We went our separate ways. I approached the gunship I’d been pointed towards, which already had its engines fired up and on standby. The craft looked a bit like an attack helicopter, but with four VTOL jets instead of rotors. A door in the side led into the crew compartment, which was empty except for the pilots. Seeing no reason to stop, I climbed right in and took a seat.

“Ready when you are, ma’am,” the pilot told me over the radio. He was glancing at me over his shoulder, but the engines were too loud for his voice to be heard without his helmet mic.

“Ready,” I told him, and he turned and flicked something on his dashboard. The shutters above us creaked as they parted, and the landing pad elevator began to rise towards the roof. The door closed as well, blessedly. I’d prefer not to see the ground rushing past below me. “When you reach the first spot, just get me close to the ground, no need to land. I’ll deploy the device from the air.”

“Copy that, wilco.”

A few moments later I felt the gunship lift off the pad, and then I was shoved back into my seat when it shot forward. We were heading east while Alana went west, wrapping around to meet in the south. We’d each be placing sonic piles in pairs at the top and bottom of the mountain slopes, which was important because these weren’t terribly steep. The Appalachians are old mountains, worn down over millennia and forested over. They didn’t really rise that far above the town, so it was important that we made sure the entire mountainside sloughed off, building up momentum and mass as it slid down towards the town.
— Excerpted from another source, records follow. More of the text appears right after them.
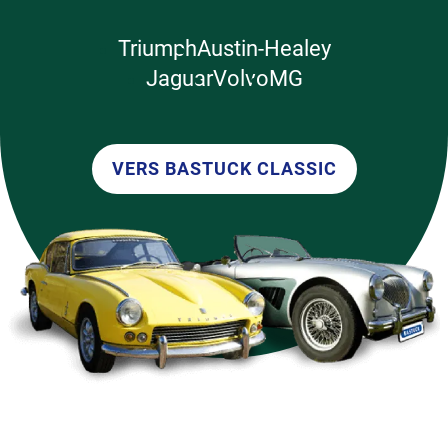
Triumph
Austin-Healey
Jaguar
Volvo
MG
VERS BASTUCK CLASSIC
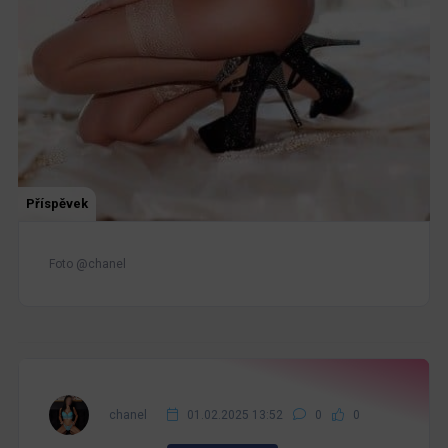
Příspěvek
Foto @chanel
chanel
01.02.2025 13:52
0
0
We had a few things in our favor. The Antithesis had undermined the foundations of a lot of the buildings in the outer city, which meant that they wouldn’t hold up as well against lateral stresses. They’d also, according to Juny’s preliminary ground scans, eaten up a lot of the roots systems that would have otherwise held the mountainsides together. It probably made sense at the time- a stealth hive needed to gather biomass without being noticed, and it could gather roots without even emerging from their burrows.

Which meant the soil on the mountains was being held in place mostly because they weren’t steep enough for gravity to cause a landslide on its own, but if we saturated the soil with water and induced liquefaction, well…it didn’t matter how steep the mountains were, liquid will always flow downhill with the slightest of inclines. And the sonic piles were designed to root themselves in the bedrock below and keep emitting sonic pulses at a frequency humans couldn’t perceive and a decibel level high enough to shake the ground, even while tonnes of dirt and wood rushed past.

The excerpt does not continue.